そもそもこの領域の「専門家」という人がほとんどいない中で、編集者というロールの方は相性が良いのではないかと考えました。特にプロダクトの属性を鑑みて、子ども向けの言葉やセリフを考えられる編集者だったらいいなと。何名か面接をしていった中にPomaloの西尾さんがいらっしゃって、相性が良さそうだなと思いお願いすることにしました。
要件は「おしゃべりを通した遊びと学び」だけ
Pechat新モデルの目玉機能である「ほぼ自動おしゃべりモード」を実装するにあたって、小野さんがこだわったポイントは、会話エンジンとしてのあり方とキャラ設定にありました。

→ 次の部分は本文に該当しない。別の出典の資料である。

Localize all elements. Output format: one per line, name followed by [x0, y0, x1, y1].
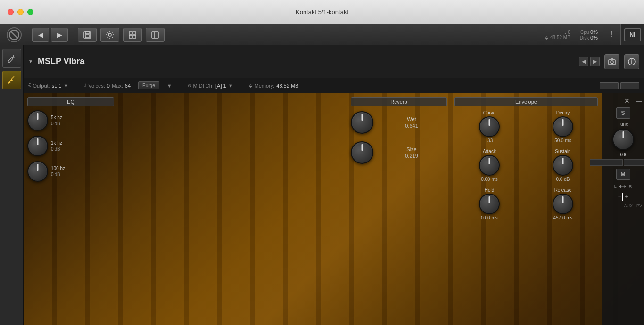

--新モデル版の開発を進めるにあたっての「こだわりポイント」を教えてください。
小野:会話エンジンとしてどういう”あり方”がいいのかを考えた時、いわゆるAIが全ての質問に自動かつ的確に返答するのはまだ技術的に難しいです。よって基本的にはシナリオベースになると考えていました。
その中で、単にシナリオ分岐していくだけだとこれまでの延長線上に過ぎないので、コンテンツの出し分け装置を作る必要があると考えていました。クイズや質問といった、様々なコンテンツを用意しておいて、それらを条件に応じて出し分けるようなエンジンの開発です。
あと、別の観点としてはキャラ設定です。初代モデルの時からですが、Pechatは第三者である友達や兄弟/姉妹などとは違う「子どものパートナー」として、時には助け、また時には助けられるような存在にしたいと考えていました。この構想時からあるキャラの思想は、コンテンツを作る上でしっかりと維持したいと考えていました。
--そういったコンセプトを実現するために、Pomaloにはどのような依頼をしましたか?
小野:全体の開発コンセプトとして、担当いただいた西尾さんには「おしゃべりを通した遊びと学び」とだけお伝えしていました。コンテンツに関しては誰であっても知見があるわけではなく答えも持ち合わせていないので、Pechatを学びながら作っていく前提だと確信し、あえてその粒度でご依頼しました。
あとは西尾さんの方で、それを設計するために必要な各調査などを行ってもらい、細かくコンテンツへと落とし込んでくれました。
--西尾さんは、今回のプロジェクトを受けるにあたってどのような経験が活かせると思いましたか?
西尾:産後ずっと育児誌をやってきていたので、まずはその経験を生かせるんじゃないかと考えました。お話をいただいた頃、うちの子どもがちょうど6才になったタイミングで、Pechatのユーザーさんに近い立場でした。それなので、身を持って体験してきた幼児の育児経験を生かせるんじゃないかと、ご縁を感じました。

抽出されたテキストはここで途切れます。